**To do**
Examine the entries and show every line in which the word "augmentation" is found.

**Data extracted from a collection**

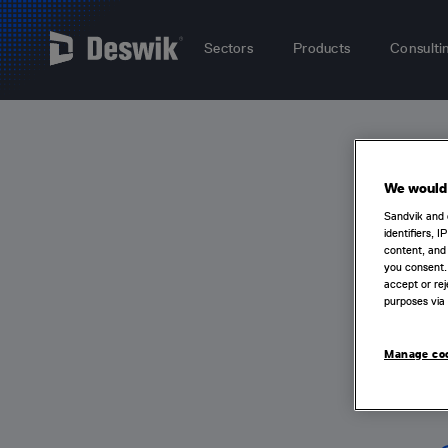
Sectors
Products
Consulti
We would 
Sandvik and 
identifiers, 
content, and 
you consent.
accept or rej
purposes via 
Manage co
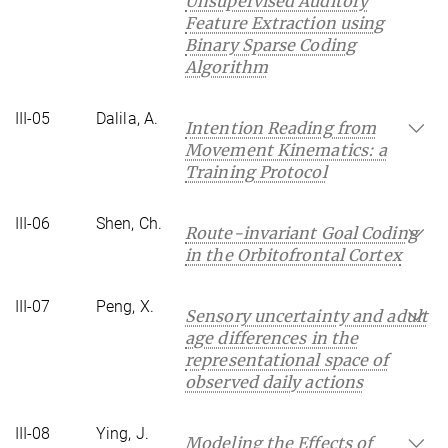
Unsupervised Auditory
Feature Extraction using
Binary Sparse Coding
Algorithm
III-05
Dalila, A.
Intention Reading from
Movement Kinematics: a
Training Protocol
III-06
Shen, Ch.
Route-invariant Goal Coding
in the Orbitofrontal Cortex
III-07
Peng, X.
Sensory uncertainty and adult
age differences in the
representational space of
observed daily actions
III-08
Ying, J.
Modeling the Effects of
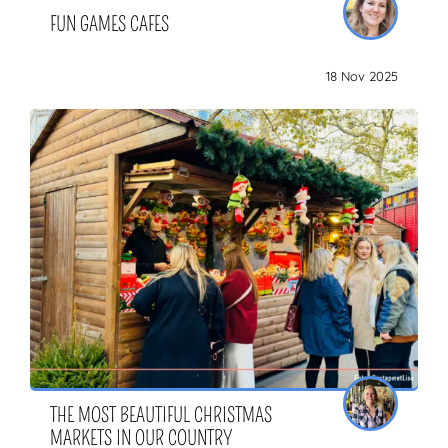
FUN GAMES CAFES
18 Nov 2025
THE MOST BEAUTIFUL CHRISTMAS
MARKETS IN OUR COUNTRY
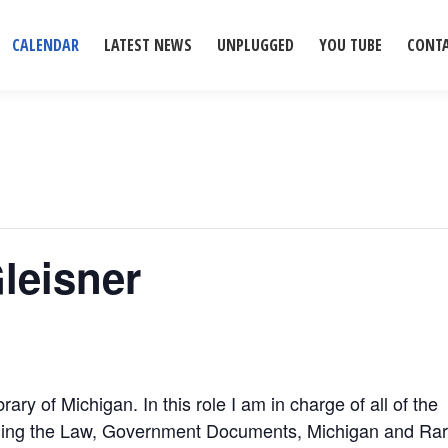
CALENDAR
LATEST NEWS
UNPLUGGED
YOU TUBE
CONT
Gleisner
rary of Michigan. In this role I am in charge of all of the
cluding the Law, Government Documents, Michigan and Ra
...
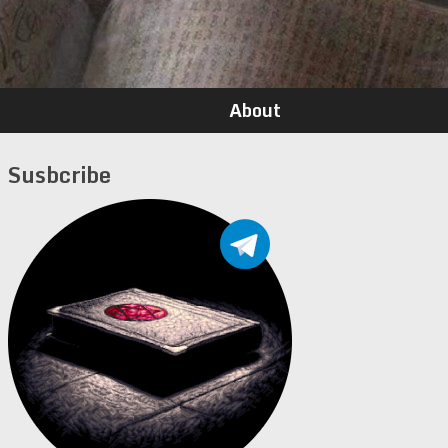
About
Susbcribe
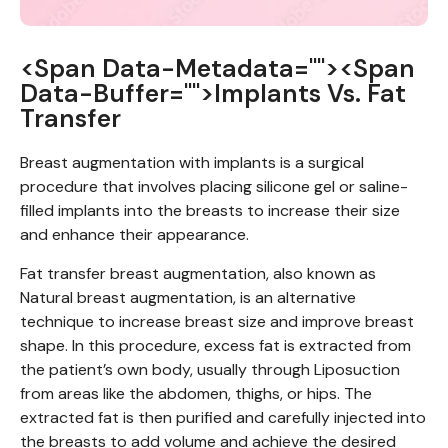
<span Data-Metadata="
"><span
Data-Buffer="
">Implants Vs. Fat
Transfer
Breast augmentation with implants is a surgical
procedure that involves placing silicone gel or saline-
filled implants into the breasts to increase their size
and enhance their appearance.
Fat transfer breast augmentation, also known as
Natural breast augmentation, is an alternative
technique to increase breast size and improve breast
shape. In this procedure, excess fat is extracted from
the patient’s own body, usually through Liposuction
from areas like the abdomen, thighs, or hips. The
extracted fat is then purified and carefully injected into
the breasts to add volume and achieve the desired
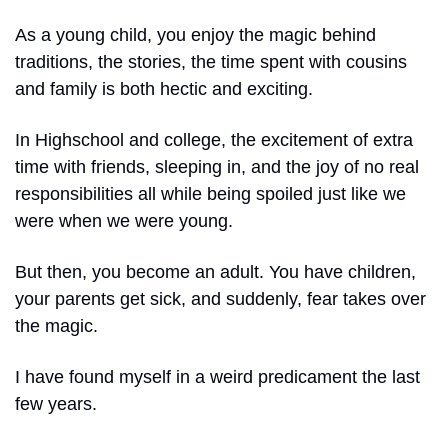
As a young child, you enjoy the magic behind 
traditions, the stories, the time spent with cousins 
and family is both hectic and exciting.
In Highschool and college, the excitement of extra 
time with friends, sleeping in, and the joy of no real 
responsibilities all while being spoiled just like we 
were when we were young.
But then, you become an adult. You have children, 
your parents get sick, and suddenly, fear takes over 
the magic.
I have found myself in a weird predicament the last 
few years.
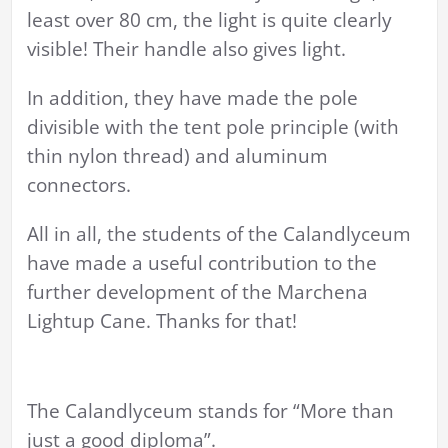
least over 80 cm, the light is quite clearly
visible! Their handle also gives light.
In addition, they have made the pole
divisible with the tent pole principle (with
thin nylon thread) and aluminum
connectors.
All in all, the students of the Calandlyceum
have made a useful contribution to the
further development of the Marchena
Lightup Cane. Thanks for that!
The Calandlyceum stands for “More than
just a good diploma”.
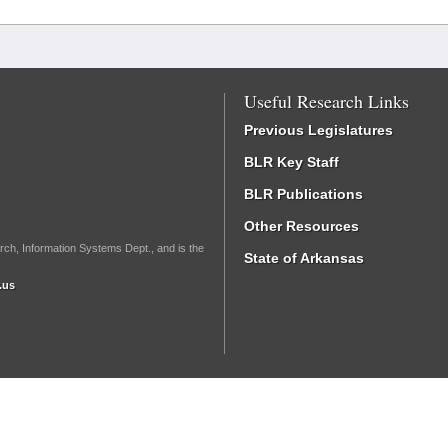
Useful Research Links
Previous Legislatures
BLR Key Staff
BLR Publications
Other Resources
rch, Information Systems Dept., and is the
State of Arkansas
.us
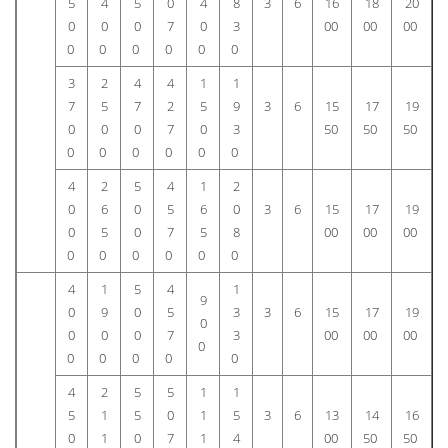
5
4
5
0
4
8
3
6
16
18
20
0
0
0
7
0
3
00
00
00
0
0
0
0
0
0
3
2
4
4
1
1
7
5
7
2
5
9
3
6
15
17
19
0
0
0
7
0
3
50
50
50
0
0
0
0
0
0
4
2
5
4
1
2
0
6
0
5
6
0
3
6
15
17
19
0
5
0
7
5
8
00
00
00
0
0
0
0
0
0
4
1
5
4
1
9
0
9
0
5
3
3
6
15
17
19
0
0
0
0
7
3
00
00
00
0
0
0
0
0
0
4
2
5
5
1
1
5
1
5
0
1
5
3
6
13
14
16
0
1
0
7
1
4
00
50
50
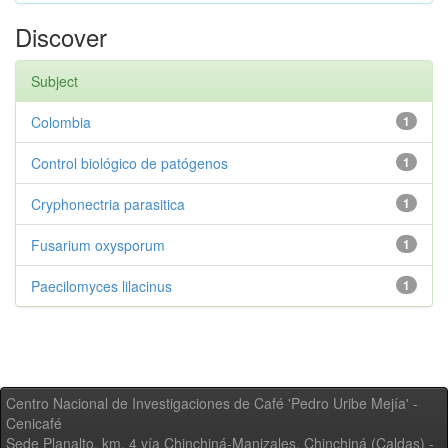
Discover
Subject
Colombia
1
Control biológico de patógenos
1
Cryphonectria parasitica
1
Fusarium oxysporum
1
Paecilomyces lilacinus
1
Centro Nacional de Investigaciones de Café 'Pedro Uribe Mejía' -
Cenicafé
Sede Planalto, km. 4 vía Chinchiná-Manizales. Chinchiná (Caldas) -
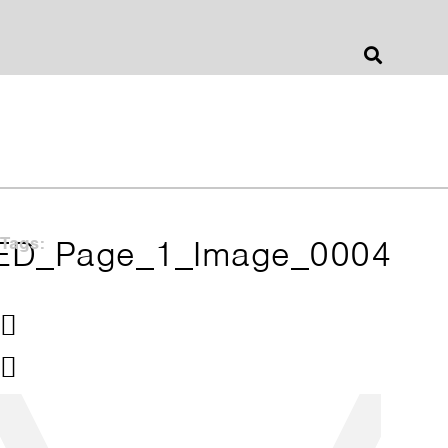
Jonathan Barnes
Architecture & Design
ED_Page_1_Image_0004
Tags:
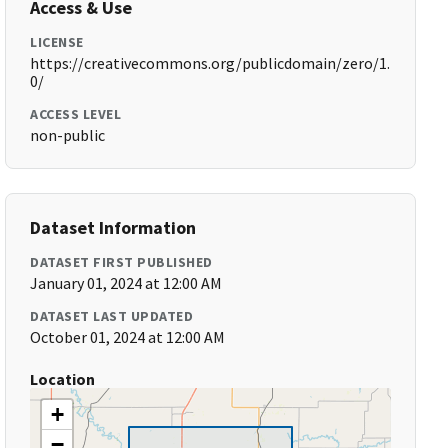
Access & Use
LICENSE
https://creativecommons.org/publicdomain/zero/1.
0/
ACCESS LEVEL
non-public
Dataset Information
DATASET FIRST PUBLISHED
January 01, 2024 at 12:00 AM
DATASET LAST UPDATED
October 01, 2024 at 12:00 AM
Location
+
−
==
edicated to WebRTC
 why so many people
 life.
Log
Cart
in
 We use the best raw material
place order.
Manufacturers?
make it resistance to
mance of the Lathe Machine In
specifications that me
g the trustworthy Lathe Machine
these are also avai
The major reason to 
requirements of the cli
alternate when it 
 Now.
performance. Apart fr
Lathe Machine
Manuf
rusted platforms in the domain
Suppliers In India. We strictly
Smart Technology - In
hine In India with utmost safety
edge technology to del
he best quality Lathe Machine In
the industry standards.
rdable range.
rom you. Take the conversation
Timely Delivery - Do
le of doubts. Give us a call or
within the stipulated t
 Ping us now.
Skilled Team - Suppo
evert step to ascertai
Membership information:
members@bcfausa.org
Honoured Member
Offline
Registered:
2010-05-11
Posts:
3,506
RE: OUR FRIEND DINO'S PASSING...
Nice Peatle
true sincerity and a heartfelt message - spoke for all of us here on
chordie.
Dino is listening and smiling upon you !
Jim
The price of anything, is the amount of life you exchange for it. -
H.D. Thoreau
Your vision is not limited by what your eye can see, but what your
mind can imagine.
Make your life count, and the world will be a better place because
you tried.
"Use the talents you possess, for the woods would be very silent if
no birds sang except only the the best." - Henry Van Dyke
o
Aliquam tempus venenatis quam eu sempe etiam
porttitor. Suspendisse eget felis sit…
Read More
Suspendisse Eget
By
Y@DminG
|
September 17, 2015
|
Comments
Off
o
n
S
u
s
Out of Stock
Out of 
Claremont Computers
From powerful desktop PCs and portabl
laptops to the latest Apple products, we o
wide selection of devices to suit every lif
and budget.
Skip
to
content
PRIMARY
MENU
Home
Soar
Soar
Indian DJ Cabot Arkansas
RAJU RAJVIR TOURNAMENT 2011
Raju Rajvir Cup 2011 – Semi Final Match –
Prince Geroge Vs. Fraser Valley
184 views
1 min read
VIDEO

**Solution for this problem**
Breast augmentation with implants is a surgical
Fat transfer breast augmentation, also known as
Natural breast augmentation, is an alternative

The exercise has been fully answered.